Cette responsabilité, les douze hommes, provenant de couches sociales très différentes, ne semblent pas vraiment la mesurer. Il fait très chaud dans la pièce plutôt sinistre et, surtout, un match de football va se disputer dans la soirée, auquel la plupart d’entre eux souhaitent assister. Tout accuse le jeune homme, ses déclarations après le meurtre, son comportement et surtout deux témoignages accablants. Pour tous, l’affaire est claire: il est coupable, qu’on en finisse. Pourtant, le juré n°8, un architecte d’une quarantaine d’années, hésite à voter coupable. Un doute subsiste dans son esprit et il estime que ce jeune homme a le droit que l’on examine de nouveau les faits et les témoignages avant de voter une culpabilité qui l’enverra sur la chaise électrique. Si après un premier vote, il est le seul à voter non coupable, à mesure que les discussions s’engagent, et à la grande fureur des autres, un puis deux jurés se mettent eux aussi à partager ses doutes. Mais, pour que le jeune homme soit déclaré non coupable, la loi américaine exige l’unanimité. Un combat s’engage alors entre les irréductibles voulant quitter les lieux au plus vite et ceux se ralliant peu à peu à l’opinion du juré n°8.
Douze hommes en colère fut tout d’abord un téléfilm écrit au début des années 50 par Reginald Rose, inspiré à l’époque par sa propre expérience de juré dans une affaire. Suivirent de nombreuses adaptations théâtrales et cinématograhiques dont celle, fameuse, de Sidney Lumet en 1956 avec Henry Fonda, magistral, dans le rôle majeur du juré n°8.
Michel Leeb est à l’origine de la création de la pièce il y a douze ans. Il trouva en Stephan Meldegg et Attica Guegj les adaptateurs idéaux. Il est superflu de rappeler le parcours, connu de tous, de ces deux grands spécialistes des pièces anglo-saxonnes. Leur travail est ici tout à fait remarquable. Ils se sont en effet attachés à transposer l’écriture de l’époque en une langue actuelle ce qui confère à l’œuvre une grande modernité. Douze hommes en colère traite du degré de conviction de la culpabilité d’un être humain. Véritable plaidoyer sur le doute et la crainte de l’erreur judiciaire, la présomption d’innocence est au cœur des débats. La délibération imposée aux jurés met en relation des hommes que tout oppose et que ce huis clos étouffant pousse à bout.

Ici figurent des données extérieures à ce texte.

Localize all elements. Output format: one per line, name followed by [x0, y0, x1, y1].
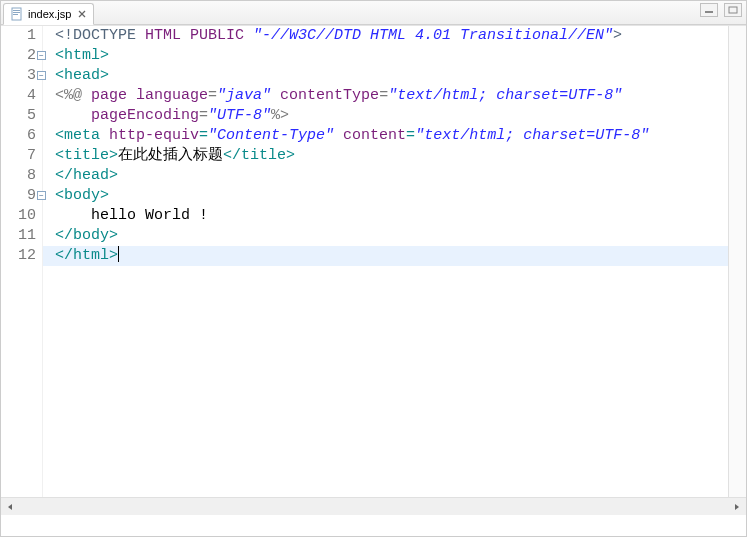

La politesse superficielle du début laisse rapidement la place au non respect de la parole de l’autre, à la méfiance, l’intimidation, l’hostilité, la menace, le racisme, la violence et la haine. Comment canaliser ces sentiments explosifs, doser le rapport de force qui s’instaure ? Stephan Meldegg en fait une formidable démonstration. Sa mise en scène est conçue sur le vif, comme si le public assistait en direct à l’empoignade. L’atmosphère d’étouffement est palpable comme l’est la tension qui peu à peu monte pour atteindre son paroxysme. La réussite de la pièce repose sur les épaules de tous les comédiens. Aucun personnage n’est mineur. Ils forment un tout, chacun apportant avec art un aspect de ce qu’est la nature humaine avec ses qualités et ses défauts. Si tous les rôles sont importants - l’interprétation de Pierre Santini, entre autres, étant de bout en bout étourdissante - celle du juré n°8 est bien sûr fondamentale. Michel Leeb, dont la performance avait été saluée lors de sa création, reprend avec fougue ce rôle qui lui tient à cœur. Il exprime avec un naturel éblouissant ce doute qui s’empare de lui et qu’il fait peu à peu partager aux autres. Théâtre de Paris 9e.